Corpus Christi June 7 2015
Corpus Christi
June 7 2015
Holy Trinity & St. Anskar
Alleluia. You bring forth
bread from the earth, and
wine that makes glad the
human heart. Alleluia, Alleluia.
+ In the Name of God, the Holy and Undivided Trinity
I would
remind you of something, I'm sure I’ve mentioned sometime in the past. The popularly influential Jesuit
paleontologist and visionary theologian, Pierre Teilhard de Chardin once found
himself alone in the Gobi desert, without the bread and wine necessary to
celebrate Mass. He invoked the Holy
Spirit on the entire cosmos, in their place.
You can read this meditation in his essay called "Mass on the
World". Although, perhaps, not
entirely orthodox in the small sense of the term, the Eucharistic theology was
entirely orthodox in a larger sense: the Body of Christ realized in the
Eucharistic Liturgy, represents the Transfiguration of the whole world.
O bottomless mystery, and endless paradox! It can be compared to the notion of law and
sin as separation, which we considered on Pentecost: the law is not itself sin,
but in setting us apart the law convicts us of sin, in that it creates in us
the consciousness of separation.
Likewise, the bread and wine that we consecrate are set apart from the
rest of the world, to be made holy, yet, at the same time, they represent the
world. This holiness-as-apartness is for the sake of consecrating the world; it
is necessary to holiness-as-wholeness.
We witness this out-pouring of the Spirit at every Eucharist.

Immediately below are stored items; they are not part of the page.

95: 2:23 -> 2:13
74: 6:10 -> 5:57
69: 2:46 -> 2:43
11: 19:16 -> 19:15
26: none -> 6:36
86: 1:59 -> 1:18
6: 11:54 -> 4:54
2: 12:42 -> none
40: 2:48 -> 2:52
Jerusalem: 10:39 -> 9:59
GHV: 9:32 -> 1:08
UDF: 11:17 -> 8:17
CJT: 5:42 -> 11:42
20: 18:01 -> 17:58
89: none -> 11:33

As we invoke the Holy Spirit on our bread and wine, the whole world becomes the
Body of Christ on our altar, every time.
God, through the mouth of the Holy Prophet Joel, said that in latter
days. "I will pour out my Spirit
upon all flesh." This promise is fulfilled
at Pentecost. But the event of the
Tongues in Jerusalem was only the beginning. The fulfillment of Joel’s prophecy
is an ongoing event, the Holy
Spirit’s pouring upon us continues in all time after Pentecost. This is
anything but ordinary time, in the ordinary sense of the word as quotidian
or hum-drum. This time of creation’s drenching in the Holy Spirit is extraordinary to say the least.

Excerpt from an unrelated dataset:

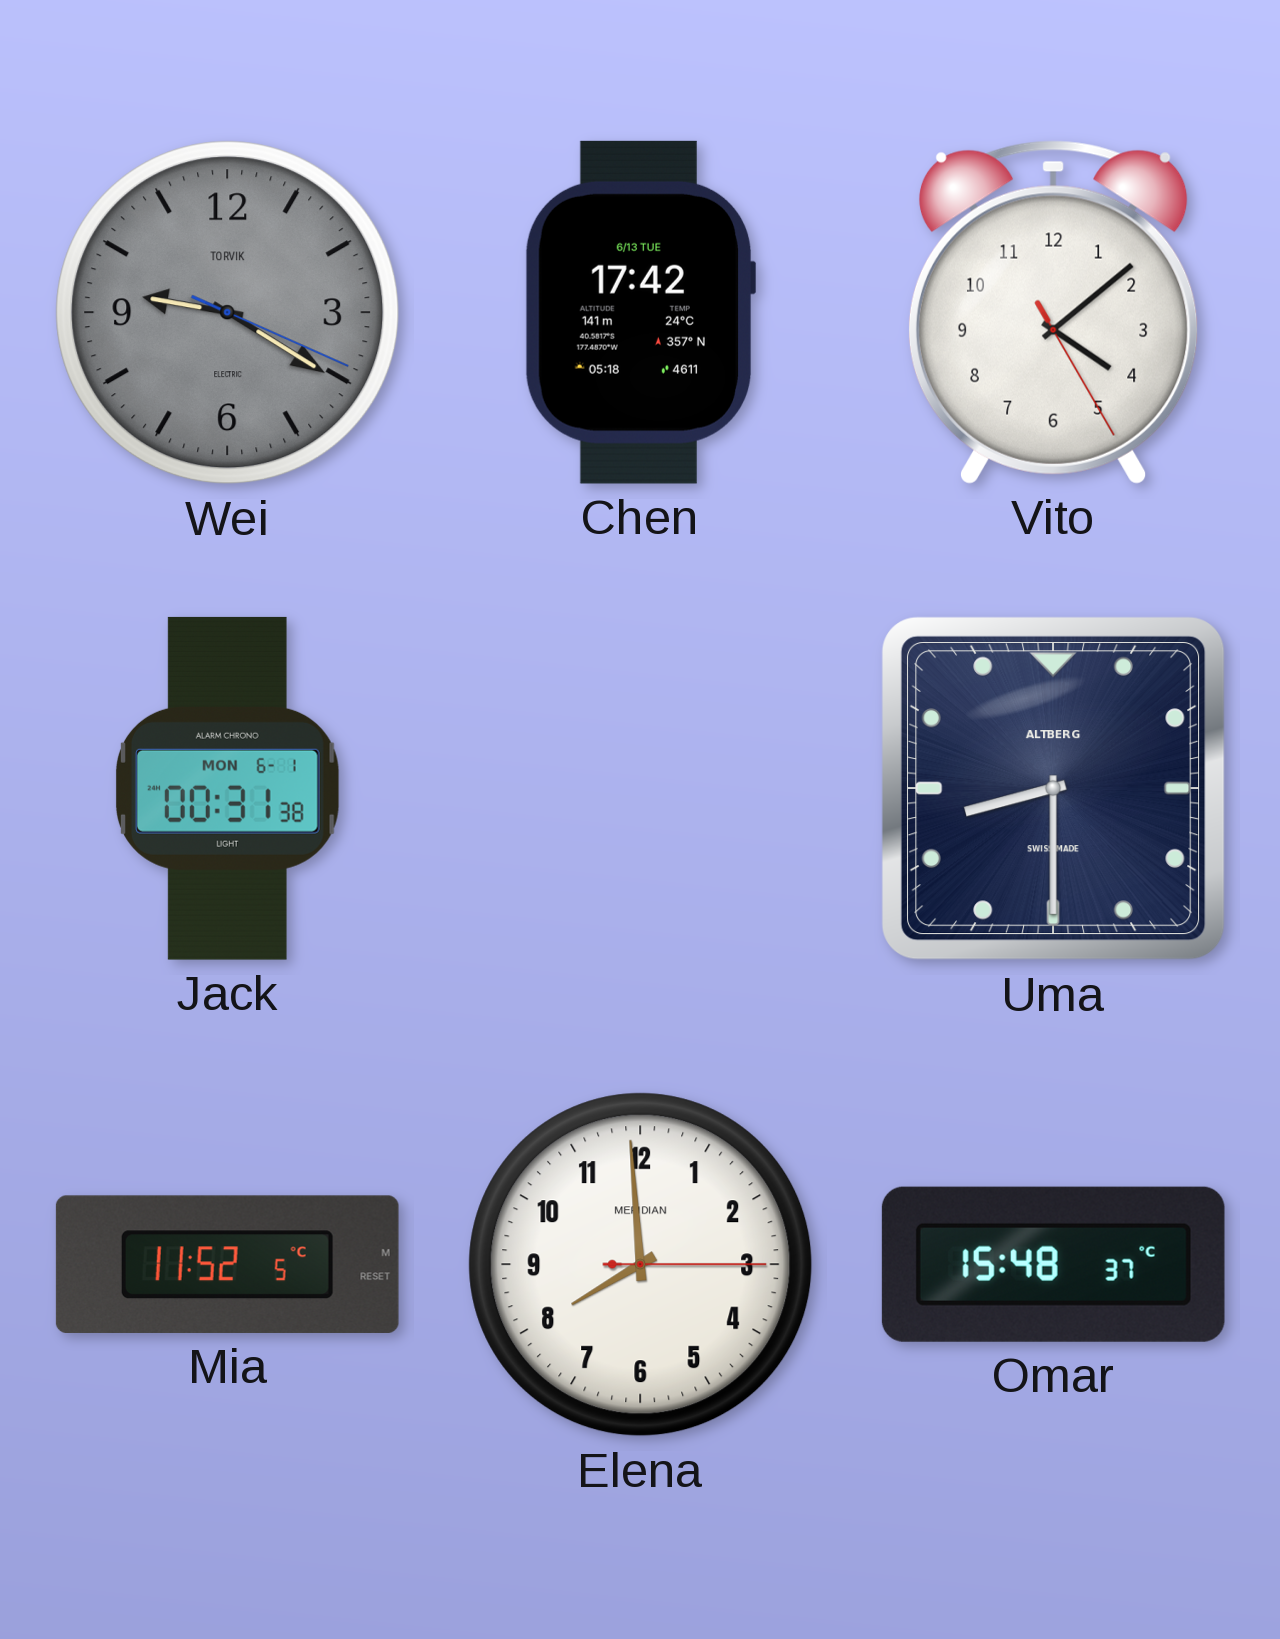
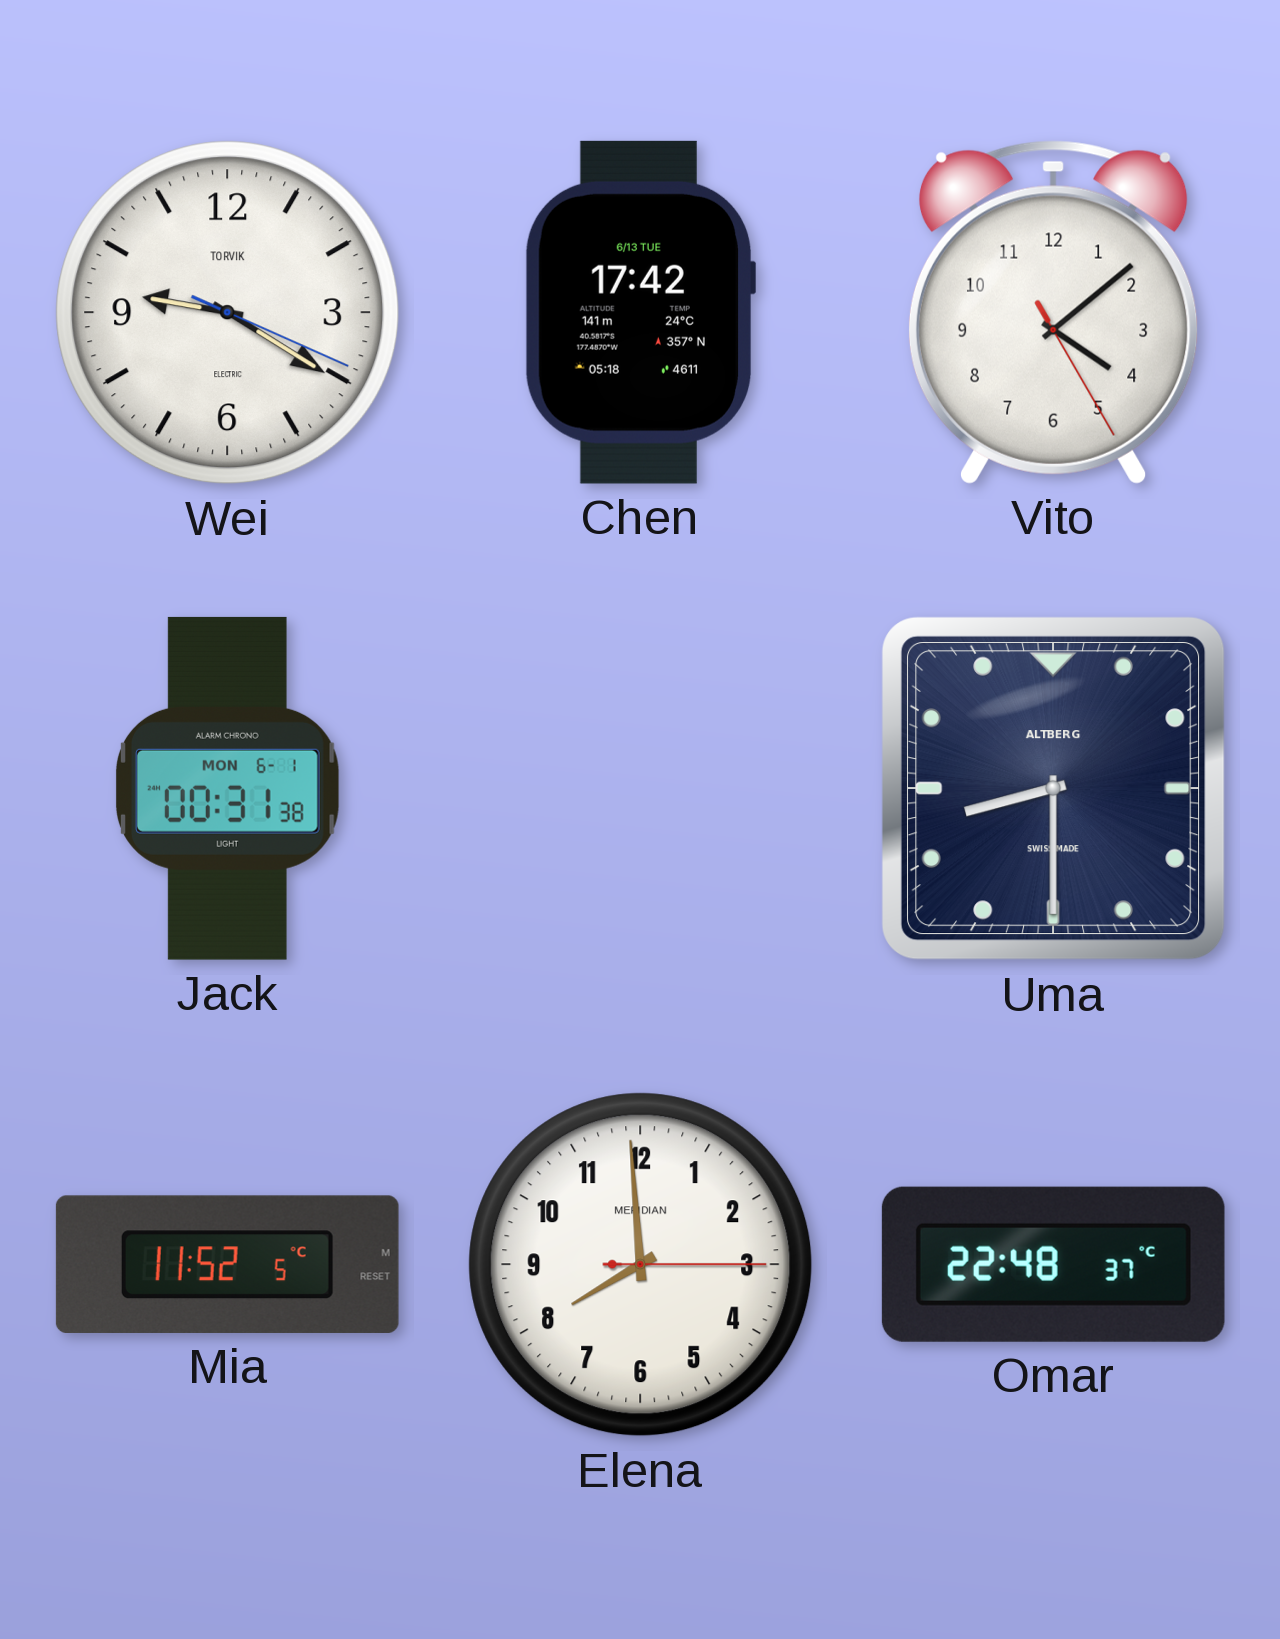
Wei dial: grey -> white
Omar: 15:48 -> 22:48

"All flesh" means all creation separate from God. All
flesh means creation understood as entropy
and stasis. All
flesh is lifeless matter, tending toward more and more separation. What cosmologists now call "dark
energy" pushes everything apart from everything else, in a struggle with
gravity that seeks to pull it back together.
If dark energy wins, everything continues to get farther apart from
everything else ad infinitum. Every
atom, every particle utterly separate and alone and lifeless. If gravity prevails, everything eventually
collapses into a black hole as in the beginning: the whole universe compacted
into something about the size of a baseball, no complexity or diversity, just a
uniform and incredibly dense plasma, equally lifeless. Either way current cosmology promises us
nothing but death.
The Body of Christ is the Cosmos brought to life by the Holy
Spirit, poured out on all flesh in these latter days. The Church born on Pentecost, is the
firstfruit; the End Result — what Father Teilhard called the "Omega
Point" — will be the whole cosmos transfigured, spiritualized in the sense
of being made alive by the Holy Spirit, so that — as Paul wrote — God shall be
All in all.
Anciently, the Paschal cycle ended on the day of
Pentecost. Later, Western custom
observed the first Sunday after Pentecost, as the Feast of the Holy Trinity,
and our time sees the increasing observance of the second Sunday after
Pentecost, as the Solemnity of the Body of Christ. I think this is appropriate, since the
pouring out of the Holy Spirit upon all flesh, which began at Pentecost,
started the process of revelation in which the Holy Spirit leads humanity into
all truth, which we celebrate on Trinity Sunday. And then, on Corpus Christi, we celebrate the
transubstantiation of flesh into Body, as the Holy Spirit, poured out on all
flesh, incorporates all material creation into the Divine Society of Father,
Son and Holy Spirit.
The Second
Person is God's Word, and the Third Person is God's Spirit, or Breath. As we must expel breath in order to speak, so
in our analogy God sends forth the Holy Spirit in uttering the creative Word,
All three Persons act together to create the cosmos when God says: "Let
there be light.
Now is the New Creation, when God speaks a second time,
saying of all creation, "This is my Body."
ALLELUIA!
YOU
GAVE THEM BREAD FROM HEAVEN
CONTAINING IN ITSELF ALL SWEETNESS.
CONTAINING IN ITSELF ALL SWEETNESS.
ALLELUIA! ALLELUIA!
Trinity June 1 2015
Trinity
June 1 2015
Holy Trinity & St. Anskar
Make disciples of all nations, baptizing them in the Name of
the Father and of the Son and of the Holy Spirit
.
+ In the Name of God, the Holy and Undivided Trinity
It is
customary to observe that Trinity Sunday is the only, Prayerbook feast
dedicated to a doctrine instead of a Biblical event or person. While this is strictly true, it could also be
argued that the Feast of the Holy Trinity celebrates the ongoing fulfillment of
our Lord’s biblical promise to send the Holy Spirit to lead us into all
truth. The event it commemorates is a
process.
Jesus commanded us to baptize all peoples in the Name of the
Father and of the Son and of the Holy Spirit.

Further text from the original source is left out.